▶ REQUIRED WORK
Pick every line out of the entries below that has the string "plasser", and copy it.

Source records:
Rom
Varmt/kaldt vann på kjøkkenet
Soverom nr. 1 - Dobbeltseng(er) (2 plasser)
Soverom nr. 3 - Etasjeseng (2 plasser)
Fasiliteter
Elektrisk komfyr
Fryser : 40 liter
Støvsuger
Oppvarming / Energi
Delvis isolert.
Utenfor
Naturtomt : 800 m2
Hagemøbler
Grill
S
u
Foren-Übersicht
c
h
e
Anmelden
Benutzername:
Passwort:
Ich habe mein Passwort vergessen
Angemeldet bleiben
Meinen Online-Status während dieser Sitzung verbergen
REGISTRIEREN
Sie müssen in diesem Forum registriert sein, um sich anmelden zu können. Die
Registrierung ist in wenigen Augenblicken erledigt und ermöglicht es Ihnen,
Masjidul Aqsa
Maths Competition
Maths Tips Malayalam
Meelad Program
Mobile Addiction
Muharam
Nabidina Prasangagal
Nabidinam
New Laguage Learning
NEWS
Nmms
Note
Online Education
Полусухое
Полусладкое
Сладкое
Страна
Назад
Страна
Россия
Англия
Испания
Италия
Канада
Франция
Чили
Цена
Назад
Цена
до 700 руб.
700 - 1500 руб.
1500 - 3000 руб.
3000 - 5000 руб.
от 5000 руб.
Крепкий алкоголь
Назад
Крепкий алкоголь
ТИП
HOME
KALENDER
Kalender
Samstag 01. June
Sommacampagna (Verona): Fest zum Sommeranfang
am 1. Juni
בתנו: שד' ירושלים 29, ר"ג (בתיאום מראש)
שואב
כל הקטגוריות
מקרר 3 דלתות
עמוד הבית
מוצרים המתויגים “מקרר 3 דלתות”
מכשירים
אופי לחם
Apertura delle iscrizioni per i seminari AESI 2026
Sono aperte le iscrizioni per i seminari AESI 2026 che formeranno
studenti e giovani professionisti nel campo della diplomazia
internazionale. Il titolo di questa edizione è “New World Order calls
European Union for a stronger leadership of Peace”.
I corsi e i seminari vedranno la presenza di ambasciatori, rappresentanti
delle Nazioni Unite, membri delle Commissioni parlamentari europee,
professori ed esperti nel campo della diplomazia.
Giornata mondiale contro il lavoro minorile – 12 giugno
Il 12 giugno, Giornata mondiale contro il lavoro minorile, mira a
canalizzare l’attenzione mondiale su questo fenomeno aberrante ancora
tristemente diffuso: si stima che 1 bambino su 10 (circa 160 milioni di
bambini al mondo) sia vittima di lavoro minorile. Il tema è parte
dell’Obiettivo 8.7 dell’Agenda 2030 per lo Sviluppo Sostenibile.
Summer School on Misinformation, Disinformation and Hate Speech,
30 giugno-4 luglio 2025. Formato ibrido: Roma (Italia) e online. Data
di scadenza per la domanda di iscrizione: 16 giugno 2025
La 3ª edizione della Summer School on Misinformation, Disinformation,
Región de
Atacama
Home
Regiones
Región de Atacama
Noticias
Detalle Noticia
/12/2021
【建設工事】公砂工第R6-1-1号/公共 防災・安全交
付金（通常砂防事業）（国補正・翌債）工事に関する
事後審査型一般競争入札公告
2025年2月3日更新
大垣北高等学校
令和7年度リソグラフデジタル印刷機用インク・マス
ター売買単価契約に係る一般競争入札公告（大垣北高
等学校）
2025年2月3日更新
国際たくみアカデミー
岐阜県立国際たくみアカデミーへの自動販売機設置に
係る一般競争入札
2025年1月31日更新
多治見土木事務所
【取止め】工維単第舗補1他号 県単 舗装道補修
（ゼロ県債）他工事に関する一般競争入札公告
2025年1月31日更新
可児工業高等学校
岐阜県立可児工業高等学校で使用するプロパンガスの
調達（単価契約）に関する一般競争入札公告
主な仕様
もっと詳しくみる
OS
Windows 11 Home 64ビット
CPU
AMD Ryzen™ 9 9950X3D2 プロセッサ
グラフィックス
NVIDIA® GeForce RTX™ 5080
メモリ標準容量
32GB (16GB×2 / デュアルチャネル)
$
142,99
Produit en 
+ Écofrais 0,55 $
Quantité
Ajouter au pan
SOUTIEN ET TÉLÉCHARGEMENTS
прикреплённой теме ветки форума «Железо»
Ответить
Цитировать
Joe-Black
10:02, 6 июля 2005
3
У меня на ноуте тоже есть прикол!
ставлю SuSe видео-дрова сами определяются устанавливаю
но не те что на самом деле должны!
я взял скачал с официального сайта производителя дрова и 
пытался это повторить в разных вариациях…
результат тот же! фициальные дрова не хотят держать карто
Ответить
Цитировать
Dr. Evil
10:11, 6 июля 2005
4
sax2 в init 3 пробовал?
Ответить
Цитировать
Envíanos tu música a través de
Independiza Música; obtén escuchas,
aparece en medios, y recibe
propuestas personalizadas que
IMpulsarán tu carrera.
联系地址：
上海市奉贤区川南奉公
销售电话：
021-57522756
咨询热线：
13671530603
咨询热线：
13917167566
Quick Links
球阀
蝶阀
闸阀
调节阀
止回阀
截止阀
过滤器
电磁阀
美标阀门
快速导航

▶ SOLUTION
Soverom nr. 1 - Dobbeltseng(er) (2 plasser)
Soverom nr. 3 - Etasjeseng (2 plasser)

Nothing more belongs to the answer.